Official documentation:

https://learn.microsoft.com/en-us/azure/data-factory/v1/data-factory-azure-blob-connector#using-partitionedBy-property

Forums posts:

https://dba.stackexchange.com/questions/180487/datafactory-tutorial-blob-does-not-exist

I am successfully able to put into date indexed folders, however what I am not able to do is put into incremented/decremented date folders.

I tried using $$Text.Format (like below) but it gives a compile error --> Text.Format is not a valid blob path .

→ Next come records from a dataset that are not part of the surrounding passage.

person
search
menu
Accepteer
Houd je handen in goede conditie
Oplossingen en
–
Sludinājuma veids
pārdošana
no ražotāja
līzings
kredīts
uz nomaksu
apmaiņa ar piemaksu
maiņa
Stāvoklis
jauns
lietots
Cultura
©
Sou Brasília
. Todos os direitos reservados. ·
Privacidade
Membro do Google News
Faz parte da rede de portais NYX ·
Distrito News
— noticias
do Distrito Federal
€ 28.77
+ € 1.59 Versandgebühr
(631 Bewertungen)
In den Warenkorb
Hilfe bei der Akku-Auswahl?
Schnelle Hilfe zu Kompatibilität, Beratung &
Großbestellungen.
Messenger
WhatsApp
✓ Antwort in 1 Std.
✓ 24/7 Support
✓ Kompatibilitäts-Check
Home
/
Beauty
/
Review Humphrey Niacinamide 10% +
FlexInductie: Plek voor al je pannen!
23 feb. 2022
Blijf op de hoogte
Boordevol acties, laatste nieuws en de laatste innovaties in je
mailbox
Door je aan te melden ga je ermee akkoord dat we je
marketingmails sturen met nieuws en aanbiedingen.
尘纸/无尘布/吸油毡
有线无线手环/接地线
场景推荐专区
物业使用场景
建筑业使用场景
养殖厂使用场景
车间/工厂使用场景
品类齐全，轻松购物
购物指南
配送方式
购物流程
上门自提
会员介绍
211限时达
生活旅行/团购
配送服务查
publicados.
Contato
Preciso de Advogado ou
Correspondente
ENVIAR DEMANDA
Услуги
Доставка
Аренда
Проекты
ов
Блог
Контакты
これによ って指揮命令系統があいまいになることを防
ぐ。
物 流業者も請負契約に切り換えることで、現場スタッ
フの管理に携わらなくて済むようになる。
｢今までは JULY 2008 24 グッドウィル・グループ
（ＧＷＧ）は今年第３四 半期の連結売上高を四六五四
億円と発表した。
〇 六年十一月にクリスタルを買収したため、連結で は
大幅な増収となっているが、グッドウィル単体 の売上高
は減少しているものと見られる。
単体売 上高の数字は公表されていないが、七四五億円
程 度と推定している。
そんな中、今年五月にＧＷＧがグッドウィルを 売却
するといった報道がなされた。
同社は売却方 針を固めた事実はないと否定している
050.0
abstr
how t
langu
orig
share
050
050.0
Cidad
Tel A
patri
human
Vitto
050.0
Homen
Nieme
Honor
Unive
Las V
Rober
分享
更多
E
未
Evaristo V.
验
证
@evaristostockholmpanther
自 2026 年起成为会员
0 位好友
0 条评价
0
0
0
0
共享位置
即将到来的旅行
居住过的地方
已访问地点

    "folderPath": "$$Text.Format('MyRoot/{0:yyyy/MM/dd}/', Date.AddDays(SliceEnd,-2))",

I tried using the PartitionedBy section (like below) but it too gives a compile error --> Only SliceStart and SliceEnd are valid options for "date"

    {
"name": "MyBlob",
"properties": {
    "published": false,
    "type": "AzureBlob",
    "linkedServiceName": "MyLinkedService",
    "typeProperties": {
        "fileName": "MyTsv.tsv",
        "folderPath": "MyRoot/{Year}/{Month}/{Day}/",
        "format": {
            "type": "TextFormat",
            "rowDelimiter": "\n",
            "columnDelimiter": "\t",
            "nullValue": ""
        },
        "partitionedBy": [
            {
                "name": "Year",
                "value": {
                    "type": "DateTime",
                    "date": "Date.AddDays(SliceEnd,-2)",
                    "format": "yyyy"
                }
            },
            {
                "name": "Month",
                "value": {
                    "type": "DateTime",
                    "date": "Date.AddDays(SliceEnd,-2)",
                    "format": "MM"
                }
            },
            {
                "name": "Day",
                "value": {
                    "type": "DateTime",
                    "date": "Date.AddDays(SliceEnd,-2)",
                    "format": "dd"
                }
            }
        ]
    },
    "availability": {
        "frequency": "Day",
        "interval": 1
    },
    "external": false,
    "policy": {}
}

Any pointers are appreciated!

EDIT for response from Adam:

I also used folder structure directly in FileName as per suggestion from Adam as per below forum post:

Windows Azure: How to create sub directory in a blob container

I used it like in below sample.

     "typeProperties": {
        "fileName": "$$Text.Format('{0:yyyy/MM/dd}/MyBlob.tsv', Date.AddDays(SliceEnd,-2))",
        "folderPath": "MyRoot/",
        "format": {
            "type": "TextFormat",
            "rowDelimiter": "\n",
            "columnDelimiter": "\t",
            "nullValue": ""
        },        

It gives no compile error and also no error during deployment. But it throws an error during execution!!

Runtime Error is ---> Error in Activity: ScopeJobManager:PrepareScopeScript, Unsupported unstructured stream format '.adddays(sliceend,-2))', can't convert to unstructured stream.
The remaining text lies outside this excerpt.